YOLSUZLUKTAN GÖZALTINA ALINAN BAŞKANA VEKALETNAME
Şahin, Akfırat Belediyesi’ndeki vekaletnamesi ile Antalya Gazipaşa’da yaptığı konuşmaya ilişkin sorularını yanıtladı. Bakan Şahin, CHP İstanbul Büyükşehir Belediye Başkan Adayı Kemal Kılıçdaroğlu’nun söylediklerini televizyondan izlediğini belirterek, gözaltında bulunan belediye başkanı ile ilgili isim vermeden, “Bahis konusu belediye başkanı dürüst, yetenekli, çalışkan bir belediye başkanı olarak, daha önceden tanıdığım bir arkadaşımdır. Akfırat'ta da ondan başkasını tanımam” dedi. Şahin, şöyle dedi:
“Ben, bir yıl olmuştur bu vekaletnameyi vereli. Ama daha sonra bir suç nedeniyle ciddi bir isnat nedeniyle şu anda tutuklu bulunuyor. Yani bu arkadaşımızın bu ithamlara muhatap olduktan sonra verilmiş bir vekaletname değil. Daha önce benim dürüst, yetenekli, çalışkan bir belediye başkanı olarak, daha önceden tanıdığım bir arkadaşımdır. Akfırat'ta da ondan başkasını tanımam. Hikayeyi daha önce anlatmıştım. Formula 1 yarışları için gittiğim Akfırat'ta Ayhan Bermek'in orada bir yazlığı var. Öğle yemeğine davet etmişti, çok güzel bir bahçesi vardı. Buralarda böyle şey var mı?, deyince gelişti işler. 'Burada buluruz' deyince, böyle bir süreç başlamıştı. Ben Ankara'dayım, Akfırat'ta Ayhan Bermek gibi bir şey yapmayı önce hayal ettim ama sonradan vazgeçtim. Olay bundan ibaret. Vekaletim onda kalmış. Arkadaşlarımızın kendi takdiridir, istifaya davet eder, etmez kendi takdiridir.”

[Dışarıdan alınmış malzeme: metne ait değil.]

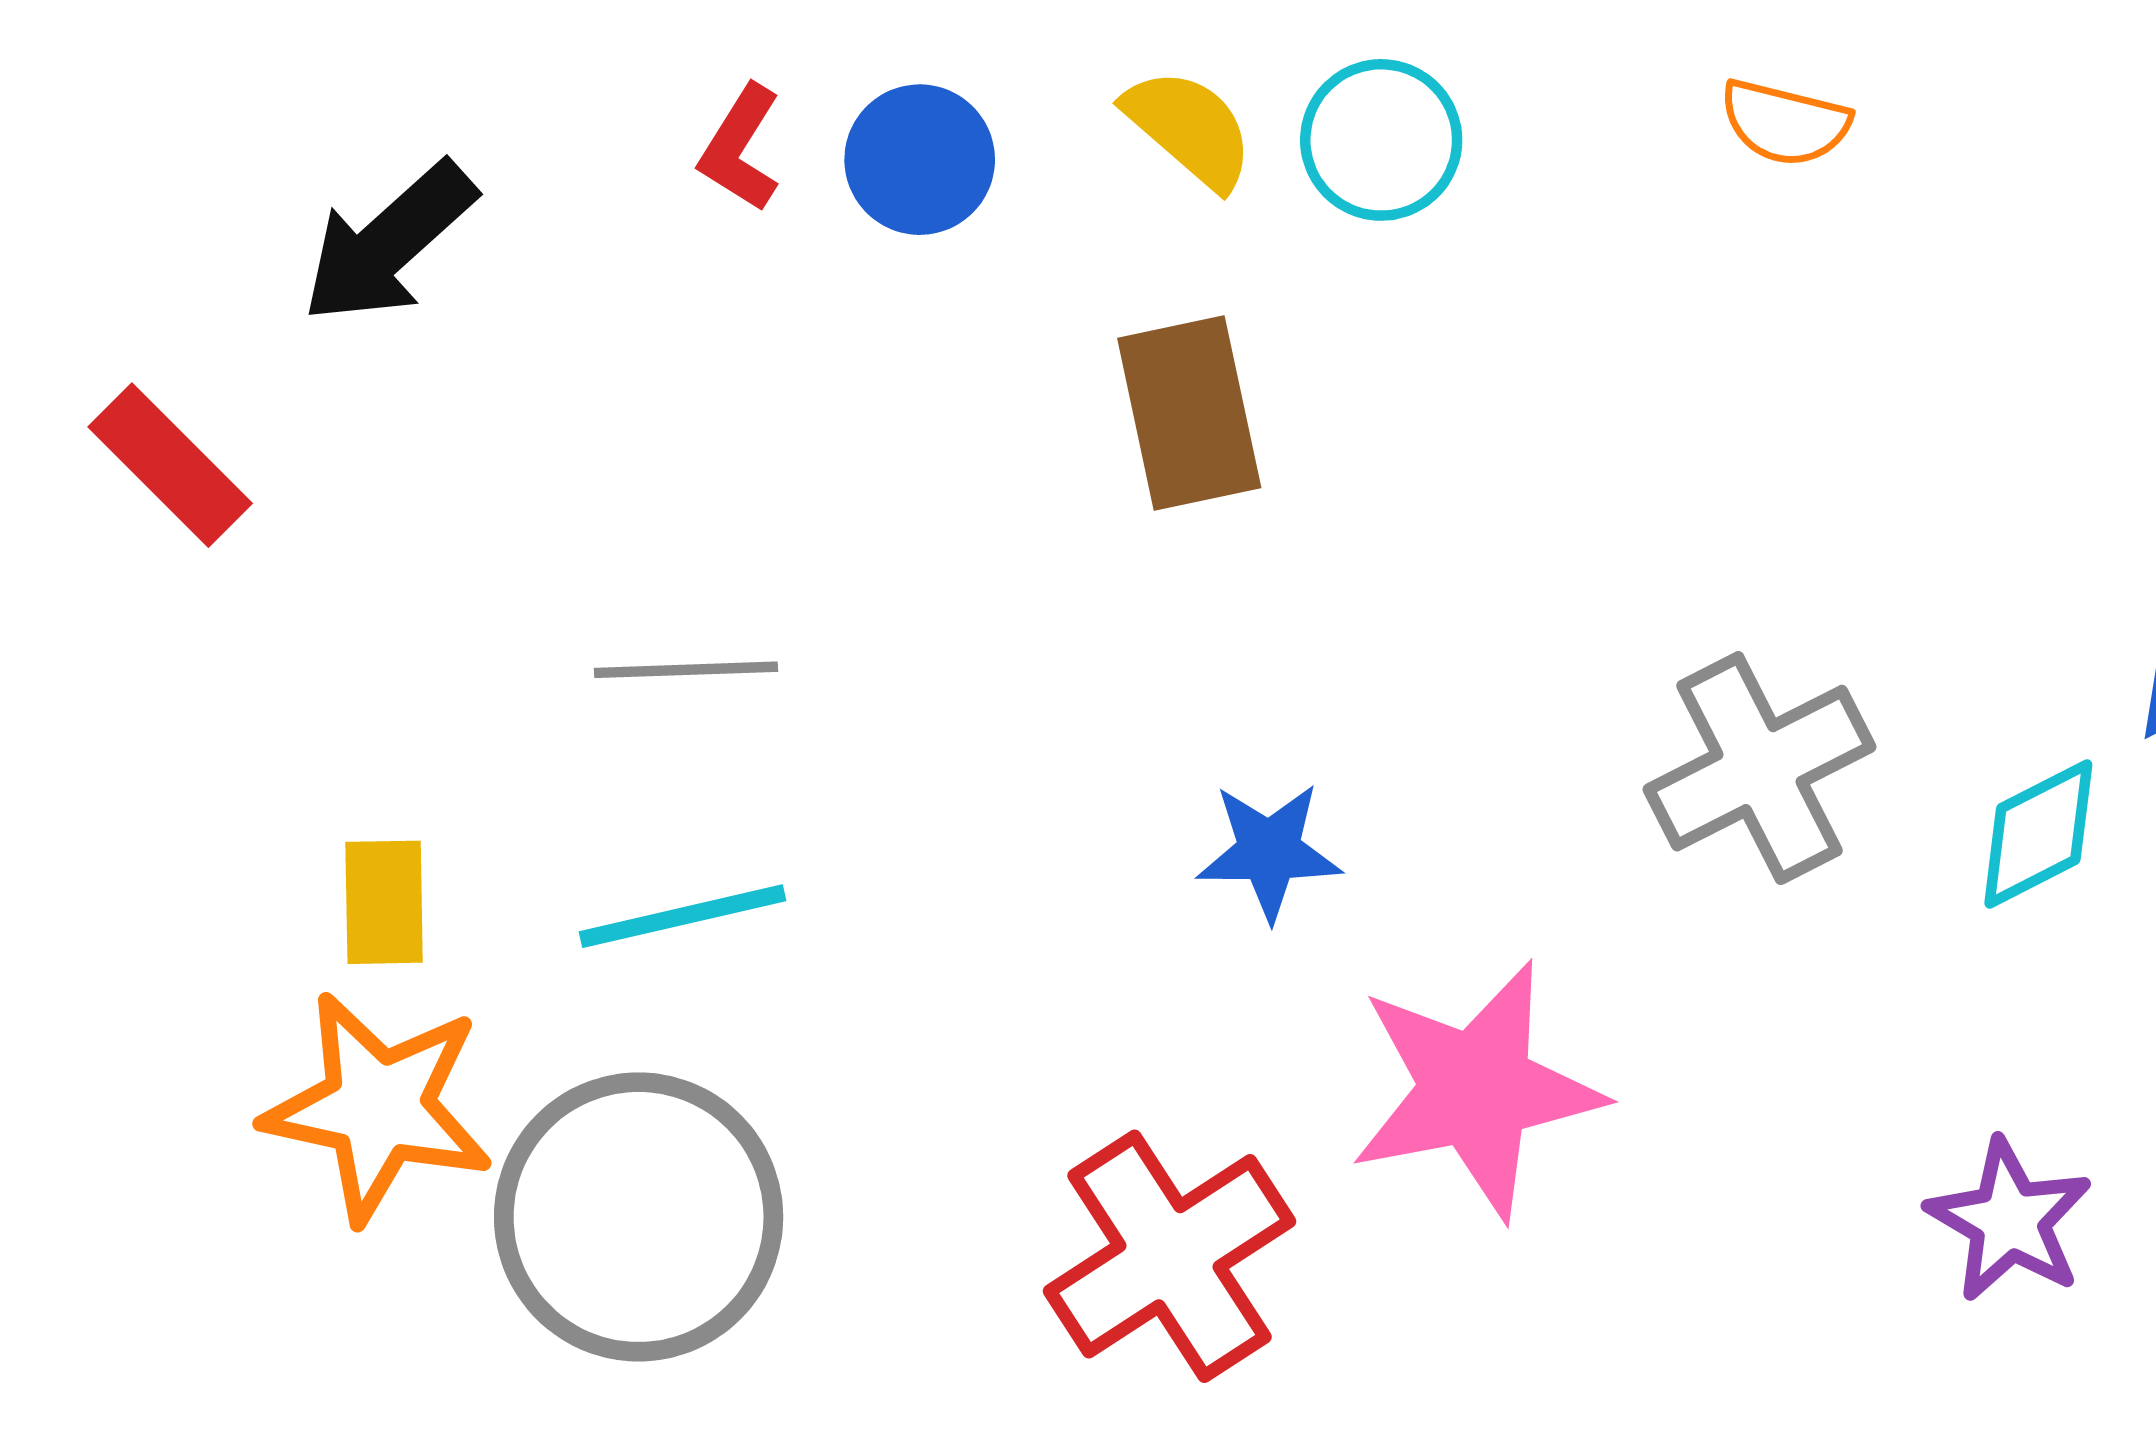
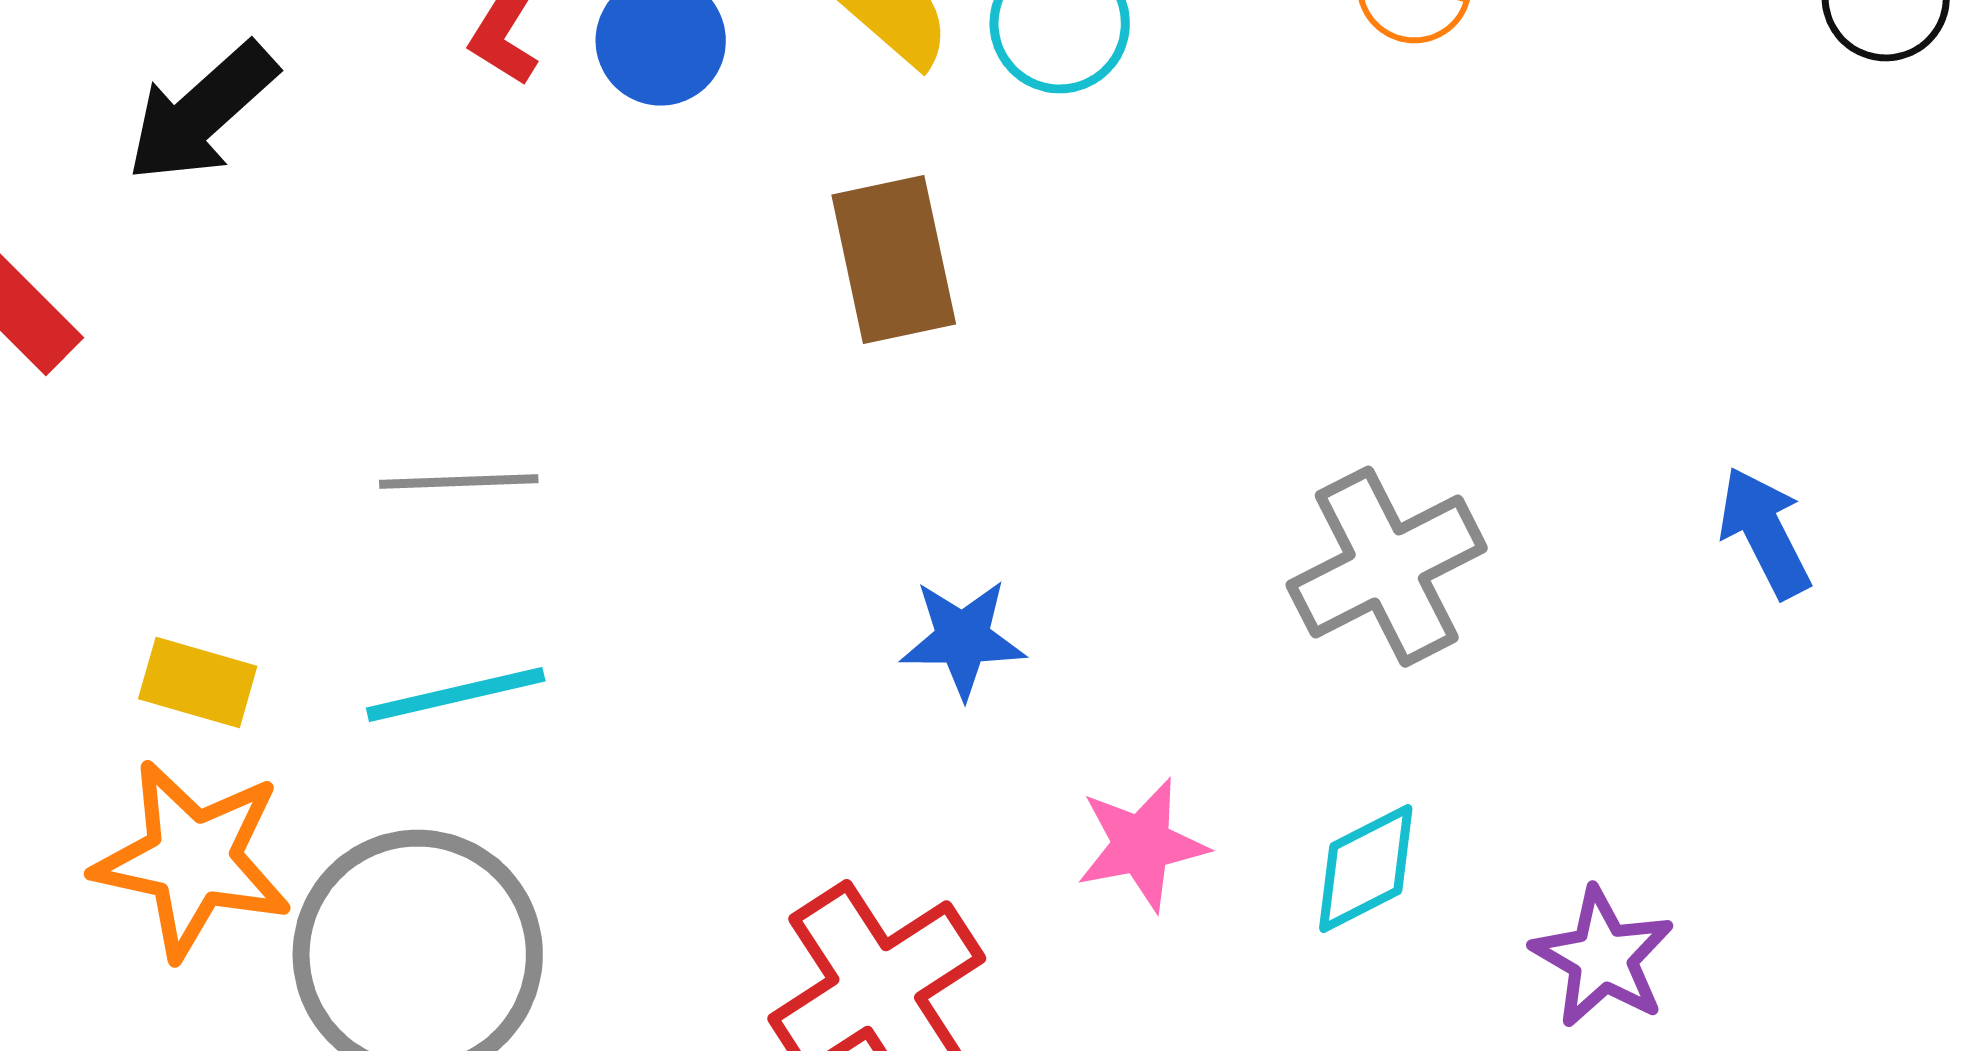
cyan diamond: (2038, 834) -> (1366, 869), moved
yellow rectangle: (384, 902) -> (198, 683), turned -73
pink star: (1476, 1090) -> (1142, 845), size x0.6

ANTALYA'DAKİ ŞOK SÖZLER İÇİN NE DEDİ?
Bizler aynı zamanda siyasiyiz. Adalet Bakanı'yım ama aynı zamanda da siyasiyim, AKP'liyim. Ben Antalya'ya siyasi kimliğimle gittim. Orada belediye başkan adaylarımıza destek vermeye gittim. Eğer orada yanlış bir şey söylemişsem, halkımız bunu değerlendirir ve cezasını verir. Ben "Muhalefetin belediye başkanlarına oy vermeyin, onlara oy verirseniz Ankara'dan onların projesine onay gelmez" demedim.

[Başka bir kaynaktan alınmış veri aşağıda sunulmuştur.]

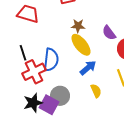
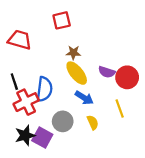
purple semicircle: (109, 33) -> (107, 72), moved, turned -35
blue arrow: (88, 68) -> (84, 98), turned 72
gray circle: (60, 96) -> (63, 121), moved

Ankara'ya diyaloğu iyi olan adaylara oy verin dedim. Ben başka bir şeyi ön plana çıkardam, farklı değerlendirdi. Yanlış bir şey söylemişsem millet bunu değerlendirir.
09:48 - DOSYA BAŞSAVCILIK'TA
Bu arada Deniz Feneri dosyasının Ankara Cumhuriyet Başsavcılığı'na ulaştığı bildirildi. 3 bin sayfalık dava dosyasının tercümesi için özel oda tahsis edilecek. Tercümenin Mart ayında bitmesi bekleniyor
10:44 - BAŞSAVCILIK'TAN AÇIKLAMA
Ankara Cumhuriyet Başsavcılığından yapılan açıklamada "Doğru ne ise onu yapacağız. Herkes emin olsun." ifadeleri kullanıldı.